Re: [linus:master] [filemap] c8be038067: vm-scalability.throughput -27.3% regression

"Yin, Fengwei" <fengwei.yin@xxxxxxxxx> · Fri, 24 Nov 2023 14:42:24 +0800



On 11/24/2023 12:05 AM, Yin, Fengwei wrote:
> 
> On 11/20/2023 9:48 PM, kernel test robot wrote:
>>
>> hi, Fengwei,
>>
>> we noticed c8be038067 is the fix commit for
>> de74976eb65151a2f568e477fc2e0032df5b22b4 ("filemap: add filemap_map_folio_range()")
>>
>> and we captured numbers of improvement for this commit
>> (refer to below
>> "In addition to that, the commit also has significant impact on the following tests"
>> part which includes several examples)
>>
>> however, recently, we found a regression as title mentioned.
> I can reproduce the regression on an Ice Lake platform with 256G memory + 72C/144T.
> 
>>
>> the extra information we want to share is we also tested on mainline tip when
>> this bisect done, and noticed the regression disappear:
> I can also reproduce this "regression disappear on latest mainline". And I found
> the related commit was:
> 
> commit f5617ffeb450f84c57f7eba1a3524a29955d42b7
> Author: Matthew Wilcox (Oracle) <willy@xxxxxxxxxxxxx>
> Date:   Mon Jul 24 19:54:08 2023 +0100
> 
>     mm: run the fault-around code under the VMA lock
> 
> With this commit, the map_pages() could be called twice. The first is with VMA lock hold.
> The second one is with mmap_lock (even no set_pte because of !pte_none()).
> 
> With this commit reverted, the regression can be restored to some level.
> 
> 
> And The reason that the "regression disappear on latest mainline" is related with
> 
> commit 12214eba1992642eee5813a9cc9f626e5b2d1815 (test6)
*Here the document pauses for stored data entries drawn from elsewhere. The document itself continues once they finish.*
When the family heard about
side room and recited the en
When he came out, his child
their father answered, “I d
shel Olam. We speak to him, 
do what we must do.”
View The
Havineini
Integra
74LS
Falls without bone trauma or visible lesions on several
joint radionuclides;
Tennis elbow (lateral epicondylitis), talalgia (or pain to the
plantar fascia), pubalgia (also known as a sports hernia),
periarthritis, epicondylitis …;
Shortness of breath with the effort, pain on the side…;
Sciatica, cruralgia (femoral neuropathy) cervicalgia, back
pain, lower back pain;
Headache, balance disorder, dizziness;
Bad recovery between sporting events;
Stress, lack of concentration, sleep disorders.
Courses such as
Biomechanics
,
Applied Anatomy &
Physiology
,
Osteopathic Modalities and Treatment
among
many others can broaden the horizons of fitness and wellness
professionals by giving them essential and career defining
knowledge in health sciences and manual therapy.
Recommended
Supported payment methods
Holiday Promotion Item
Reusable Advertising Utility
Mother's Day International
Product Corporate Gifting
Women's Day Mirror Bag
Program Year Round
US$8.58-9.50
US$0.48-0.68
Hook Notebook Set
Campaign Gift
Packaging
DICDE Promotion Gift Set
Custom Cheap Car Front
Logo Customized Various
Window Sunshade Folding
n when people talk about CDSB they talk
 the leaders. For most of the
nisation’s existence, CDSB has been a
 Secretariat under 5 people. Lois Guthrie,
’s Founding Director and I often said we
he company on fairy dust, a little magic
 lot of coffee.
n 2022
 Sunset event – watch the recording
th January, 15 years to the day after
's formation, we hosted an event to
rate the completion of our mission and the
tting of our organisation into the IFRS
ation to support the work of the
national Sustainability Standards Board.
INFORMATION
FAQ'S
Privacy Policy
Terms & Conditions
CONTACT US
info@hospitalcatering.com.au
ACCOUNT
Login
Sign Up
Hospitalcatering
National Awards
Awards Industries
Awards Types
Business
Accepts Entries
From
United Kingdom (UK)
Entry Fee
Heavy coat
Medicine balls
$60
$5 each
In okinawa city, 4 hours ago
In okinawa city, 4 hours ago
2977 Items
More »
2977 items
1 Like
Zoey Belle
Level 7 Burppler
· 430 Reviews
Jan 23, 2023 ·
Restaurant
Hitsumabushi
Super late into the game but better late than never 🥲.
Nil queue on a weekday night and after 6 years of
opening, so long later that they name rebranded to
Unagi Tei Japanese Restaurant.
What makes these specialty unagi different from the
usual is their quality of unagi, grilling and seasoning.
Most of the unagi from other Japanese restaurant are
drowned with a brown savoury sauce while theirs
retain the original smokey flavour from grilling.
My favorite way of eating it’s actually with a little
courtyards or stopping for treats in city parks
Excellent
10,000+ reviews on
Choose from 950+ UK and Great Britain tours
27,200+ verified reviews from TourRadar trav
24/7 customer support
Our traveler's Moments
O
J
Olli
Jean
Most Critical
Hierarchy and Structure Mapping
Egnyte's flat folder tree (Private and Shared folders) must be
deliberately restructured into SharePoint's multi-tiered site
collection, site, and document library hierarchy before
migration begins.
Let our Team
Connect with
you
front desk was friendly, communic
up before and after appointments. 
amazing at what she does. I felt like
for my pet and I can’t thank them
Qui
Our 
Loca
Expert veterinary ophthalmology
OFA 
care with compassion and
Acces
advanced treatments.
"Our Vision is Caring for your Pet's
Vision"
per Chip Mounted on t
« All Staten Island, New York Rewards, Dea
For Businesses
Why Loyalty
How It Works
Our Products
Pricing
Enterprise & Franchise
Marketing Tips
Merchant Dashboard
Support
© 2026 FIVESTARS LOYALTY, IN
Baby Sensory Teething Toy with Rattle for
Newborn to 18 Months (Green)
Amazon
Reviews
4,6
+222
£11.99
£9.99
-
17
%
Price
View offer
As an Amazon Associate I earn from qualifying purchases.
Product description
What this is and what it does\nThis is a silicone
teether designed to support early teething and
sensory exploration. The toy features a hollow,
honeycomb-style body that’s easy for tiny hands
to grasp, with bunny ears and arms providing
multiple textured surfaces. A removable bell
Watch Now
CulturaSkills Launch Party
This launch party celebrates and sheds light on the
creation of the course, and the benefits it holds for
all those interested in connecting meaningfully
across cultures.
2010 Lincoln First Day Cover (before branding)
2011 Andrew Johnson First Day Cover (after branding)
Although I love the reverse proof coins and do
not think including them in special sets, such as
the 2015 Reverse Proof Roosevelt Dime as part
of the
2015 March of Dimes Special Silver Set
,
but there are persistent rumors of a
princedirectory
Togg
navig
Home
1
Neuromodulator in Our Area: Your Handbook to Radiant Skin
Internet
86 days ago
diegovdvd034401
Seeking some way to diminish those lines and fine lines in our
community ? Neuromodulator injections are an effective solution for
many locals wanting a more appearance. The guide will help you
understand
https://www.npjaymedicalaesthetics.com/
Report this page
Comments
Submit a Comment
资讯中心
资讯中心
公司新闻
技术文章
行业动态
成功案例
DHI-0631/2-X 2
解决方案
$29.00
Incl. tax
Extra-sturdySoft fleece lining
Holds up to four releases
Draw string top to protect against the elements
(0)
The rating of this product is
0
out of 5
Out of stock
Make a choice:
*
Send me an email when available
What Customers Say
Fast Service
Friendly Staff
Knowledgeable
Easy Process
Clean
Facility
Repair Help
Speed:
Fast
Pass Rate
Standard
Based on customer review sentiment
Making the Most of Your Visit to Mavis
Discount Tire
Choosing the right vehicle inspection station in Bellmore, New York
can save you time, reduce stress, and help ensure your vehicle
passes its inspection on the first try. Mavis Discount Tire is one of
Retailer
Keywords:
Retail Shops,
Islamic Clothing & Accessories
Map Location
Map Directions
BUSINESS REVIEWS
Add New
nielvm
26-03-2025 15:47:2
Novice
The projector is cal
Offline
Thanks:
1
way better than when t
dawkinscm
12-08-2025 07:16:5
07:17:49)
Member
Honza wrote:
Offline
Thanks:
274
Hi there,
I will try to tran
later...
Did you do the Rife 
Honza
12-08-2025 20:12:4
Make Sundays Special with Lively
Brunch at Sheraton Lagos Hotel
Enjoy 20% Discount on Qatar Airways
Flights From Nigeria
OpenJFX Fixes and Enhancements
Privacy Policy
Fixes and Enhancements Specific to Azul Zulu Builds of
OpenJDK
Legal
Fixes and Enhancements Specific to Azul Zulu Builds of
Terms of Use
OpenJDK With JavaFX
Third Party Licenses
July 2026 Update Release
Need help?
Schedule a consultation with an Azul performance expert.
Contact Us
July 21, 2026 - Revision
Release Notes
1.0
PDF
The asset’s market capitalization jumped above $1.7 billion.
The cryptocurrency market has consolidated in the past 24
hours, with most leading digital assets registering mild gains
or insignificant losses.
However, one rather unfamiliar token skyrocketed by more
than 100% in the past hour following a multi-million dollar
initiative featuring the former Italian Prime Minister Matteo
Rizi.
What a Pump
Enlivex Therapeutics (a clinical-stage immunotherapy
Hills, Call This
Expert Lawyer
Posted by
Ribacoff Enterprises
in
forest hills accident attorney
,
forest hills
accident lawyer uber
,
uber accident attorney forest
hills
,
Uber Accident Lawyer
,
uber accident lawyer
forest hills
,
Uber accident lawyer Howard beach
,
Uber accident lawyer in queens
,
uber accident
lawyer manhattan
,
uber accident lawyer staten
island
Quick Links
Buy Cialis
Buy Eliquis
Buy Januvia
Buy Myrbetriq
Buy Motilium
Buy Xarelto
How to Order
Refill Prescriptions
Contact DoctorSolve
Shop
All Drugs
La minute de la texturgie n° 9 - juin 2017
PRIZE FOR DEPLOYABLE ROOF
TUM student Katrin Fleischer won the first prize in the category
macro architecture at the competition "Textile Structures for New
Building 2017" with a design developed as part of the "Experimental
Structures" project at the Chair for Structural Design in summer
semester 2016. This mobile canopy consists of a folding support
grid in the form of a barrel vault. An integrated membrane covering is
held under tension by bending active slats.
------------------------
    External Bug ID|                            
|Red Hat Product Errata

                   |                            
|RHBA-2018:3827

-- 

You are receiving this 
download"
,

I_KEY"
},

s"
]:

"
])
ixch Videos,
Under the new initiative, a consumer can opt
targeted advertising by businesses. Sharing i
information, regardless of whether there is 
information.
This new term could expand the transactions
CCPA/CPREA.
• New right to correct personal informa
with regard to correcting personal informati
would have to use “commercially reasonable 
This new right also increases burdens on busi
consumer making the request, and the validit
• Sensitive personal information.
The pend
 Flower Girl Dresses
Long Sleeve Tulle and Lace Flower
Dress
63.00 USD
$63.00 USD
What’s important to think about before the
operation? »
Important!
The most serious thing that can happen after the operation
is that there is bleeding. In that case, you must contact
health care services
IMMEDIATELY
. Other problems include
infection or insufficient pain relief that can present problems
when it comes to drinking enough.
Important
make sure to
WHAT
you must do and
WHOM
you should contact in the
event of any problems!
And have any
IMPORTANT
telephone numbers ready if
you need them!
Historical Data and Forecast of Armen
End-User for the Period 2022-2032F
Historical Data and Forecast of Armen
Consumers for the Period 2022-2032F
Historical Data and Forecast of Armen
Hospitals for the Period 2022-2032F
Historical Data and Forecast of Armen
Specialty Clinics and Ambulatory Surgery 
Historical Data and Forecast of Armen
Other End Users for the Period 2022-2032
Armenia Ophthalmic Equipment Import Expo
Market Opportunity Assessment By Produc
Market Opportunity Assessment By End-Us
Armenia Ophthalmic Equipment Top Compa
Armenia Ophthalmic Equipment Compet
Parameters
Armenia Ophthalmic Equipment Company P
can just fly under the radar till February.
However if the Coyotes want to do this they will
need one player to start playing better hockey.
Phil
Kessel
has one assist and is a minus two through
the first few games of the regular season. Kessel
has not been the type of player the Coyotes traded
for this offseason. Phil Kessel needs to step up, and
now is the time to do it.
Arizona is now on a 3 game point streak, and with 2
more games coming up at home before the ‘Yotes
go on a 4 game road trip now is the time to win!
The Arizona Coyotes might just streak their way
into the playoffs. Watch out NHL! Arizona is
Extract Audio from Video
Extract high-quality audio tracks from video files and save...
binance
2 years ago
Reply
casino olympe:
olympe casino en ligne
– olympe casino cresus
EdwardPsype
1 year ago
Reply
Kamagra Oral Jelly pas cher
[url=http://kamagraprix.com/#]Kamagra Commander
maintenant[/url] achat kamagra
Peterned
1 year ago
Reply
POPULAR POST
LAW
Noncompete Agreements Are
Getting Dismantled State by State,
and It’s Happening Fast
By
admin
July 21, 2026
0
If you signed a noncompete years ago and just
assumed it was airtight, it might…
> Author: Matthew Wilcox (Oracle) <willy@xxxxxxxxxxxxx>
> Date:   Fri Oct 6 20:53:17 2023 +0100
> 
>     mm: handle read faults under the VMA lock
> 
> 
> This commit eliminates the second call of map_pages() and the regression can be
> restored to some level.
> 
> We may still need to move following code block before fault around:
>         ret = vmf_can_call_fault(vmf);
>         if (ret)
>                 return ret;
> 
>>
>> # extra tests on head commit of linus/master
>> # good: [9bacdd8996c77c42ca004440be610692275ff9d0] Merge tag 'for-6.7-rc1-tag' of git://git.kernel.org/pub/scm/linux/kernel/git/kdave/linux
>>
>> the data is even better than parent:
>>
>>   "vm-scalability.throughput": [
>>     54122867,
>>     58465096,
>>     55888729,
>>     56960948,
>>     56385702,
>>     56392203
>>   ],
>>
>> and we also reverted c8be038067 on maineline tip, but found no big diff:
>>
>> # extra tests on revert first bad commit
>> # good: [f13a82be4c3252dabd1328a437c309d84ec7a872] Revert "filemap: add filemap_map_order0_folio() to handle order0 folio"
>>
>>   "vm-scalability.throughput": [
>>     56434337,
>>     56199754,
>>     56214041,
>>     55308070,
>>     55401115,
>>     55709753
>>   ],
>>
>>
>> commit: 
>>   578d7699e5 ("proc: nommu: /proc/<pid>/maps: release mmap read lock")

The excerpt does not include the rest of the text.